The next step is to create the transformer stack
explain forward function and mask etc.  #TODO

In [50]:
class Transformer(nn.Module):
    def __init__(self, embed_dim, num_heads, dropout, num_layers):
        super().__init__()
        self.sos = nn.Parameter(torch.zeros(embed_dim))
        nn.init.normal_(self.sos)

        encoder_layer = nn.TransformerEncoderLayer(
            d_model=embed_dim,
            nhead=num_heads,
            dim_feedforward=4 * embed_dim,
            dropout=dropout,
            activation='gelu',
            batch_first=True
        )
        self.transformer = nn.TransformerEncoder(
            encoder_layer, 
            num_layers=num_layers,
            norm=nn.LayerNorm(embed_dim))
    #cls raus
    def forward(self, input_seq, padding_mask):
        # Für was brauche ich die cls??? -> eventuell weg
        #create tensor of shape batch_sizex1(=seq_len)xembed_dim filled with sos token
        sos = self.sos.unsqueeze(0).unsqueeze(0).repeat(input_seq.shape[0],1,1)
        batch_size,seq_len,_ = input_seq.shape
        input_seq = torch.cat([sos, input_seq[:,:-1]], dim=1)
        mask = get_mask(seq_len)
        # process input sequence by the Transformer stack, get output sequence
        #Weil in forward schon von batch size = 1 ausgegangen wird, sollte man auch hier src_key_padding mask verwerfen und oben gar nicht speichern TODO
        output_seq = self.transformer(
            src=input_seq,  
            mask=mask,  # [L, L]
            src_key_padding_mask=padding_mask,  # [N, L]
        ) 
        return output_seq


implement get_mask and explain the reason for masks

In [51]:

def get_mask(seq_len, device=None):
    """ Creates a diagonal mask, which prevents the self-attention to look ahead. """
    attn_mask = torch.full((seq_len, seq_len), -float("Inf"), device=device)
    return torch.triu(attn_mask, diagonal=1)

## Octree Transfromer

After creating all relevant parts of the model, we can now combine them to create the Octree Transformer.

In [52]:
class OctreeTransformer(nn.Module):
    def __init__(self, embed_dim, num_heads, dropout, num_layers, num_vocab,head_dim, resolution):
        print("please note that num_vocab should include the padding index")
        super().__init__()
        self.embedding = SequenceEmbedding(num_vocab, embed_dim, resolution)
        self.transformer = Transformer(embed_dim, num_heads, dropout, num_layers)
        self.head = GenerativeHead(num_vocab,embed_dim,head_dim, resolution)

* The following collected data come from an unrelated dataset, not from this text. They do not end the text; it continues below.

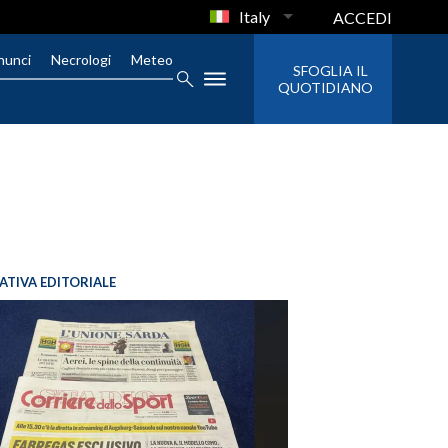
Italy
ACCEDI
nunci
Necrologi
Meteo
SFOGLIA IL
QUOTIDIANO
IATIVA EDITORIALE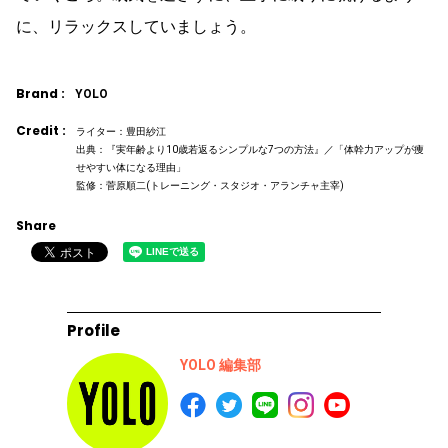
に、リラックスしていましょう。
Brand :
YOLO
Credit :
ライター：豊田紗江
出典：『実年齢より10歳若返るシンプルな7つの方法』／「体幹力アップが痩
せやすい体になる理由」
監修：菅原順二(トレーニング・スタジオ・アランチャ主宰)
Share
Profile
YOLO 編集部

    def forward(self, sequence):
        #sequence should be tuple value depth position
        #hier sequence entpacken
        value, depth, position = sequence
        x = self.embedding(value, depth, position)
        x = self.transformer(x,self.embedding.get_mask())
        x = self.head(x,value,depth,position)
        return x

## Temp: Test the Model

In [53]:

# Set the device
device = torch.device("cuda" if torch.cuda.is_available() else "cpu")

# Define the input sequence
values = torch.tensor([[2, 3, 1, 0]])  # Example values sequence
depths = torch.tensor([[2, 3, 1, 1]])  # Example depths sequence
positions = torch.tensor([[[1, 1, 1], [2, 2, 2], [0, 0, 0], [0, 0, 0]]])  # Example positions sequence
sequence = (values, depths, positions)


# Define the model parameters
embed_dim = 64
num_heads = 4
dropout = 0.1
num_layers = 2
num_vocab = 3+1
resolution = 64
head_dim = 16

# Create an instance of the OctreeTransformer model
model = OctreeTransformer(embed_dim, num_heads, dropout, num_layers, num_vocab, head_dim,resolution).to(device)

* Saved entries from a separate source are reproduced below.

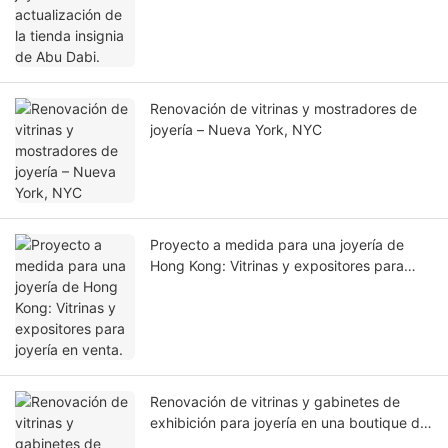
Renovación de vitrinas y mostradores de
joyería – Nueva York, NYC
Proyecto a medida para una joyería de
Hong Kong: Vitrinas y expositores para
joyería en venta.
Renovación de vitrinas y gabinetes de
exhibición para joyería en una boutique de
lujo en Dubái.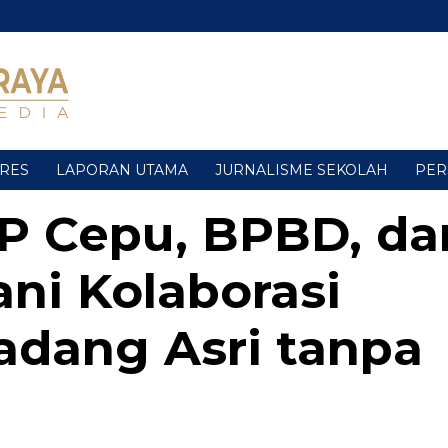
URES
LAPORAN UTAMA
JURNALISME SEKOLAH
PER
P Cepu, BPBD, da
ni Kolaborasi
dang Asri tanpa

# Set the model to evaluation mode
model.eval()

# Perform the forward pass
with torch.no_grad():
    sequence = (values.to(device), depths.to(device), positions.to(device))
    output = model(sequence)

# Print the output
print("Output:")
print(output.shape)

please note that num_vocab should include the padding index
lin: 64->4
lin: 64->4
lin: 64->4
Deconv: 64 -> 16
BlockConv: 16 -> 16
Embed: 4 -> 16
Linear: 16 -> 4
Deconv: 64 -> 16
BlockConv: 16 -> 16
Embed: 4 -> 16
Linear: 16 -> 4
Deconv: 64 -> 16
BlockConv: 16 -> 16
Embed: 4 -> 16
Linear: 16 -> 4
Output:
torch.Size([1, 4, 4])


  return torch._transformer_encoder_layer_fwd(


## Train the Model
To train our model we use pytorch lightning. Pytorch lightning is a lightweight wrapper for pytorch that simplifies the training process. It provides a lot of useful features like automatic checkpointing, logging, and distributed training. To use pytorch lightning, we have to create a pytorch lightning module. This module is similar to a pytorch module, but it requires us to implement the training step and configure optimizer function. After implementing these functions we can comforably train our model.

In [54]:
class OctreeTransformer_pl(pl.LightningModule):
    def __init__(self, embed_dim, num_heads, dropout, num_layers, num_vocab, resolution):
        super().__init__()     
        print("please note that num_vocab should include the padding index")
        self.embedding = SequenceEmbedding(num_vocab, embed_dim, resolution)
        self.transformer = Transformer(embed_dim, num_heads, dropout, num_layers)
        self.head = GenerativeHead(num_vocab,embed_dim,head_dim, resolution)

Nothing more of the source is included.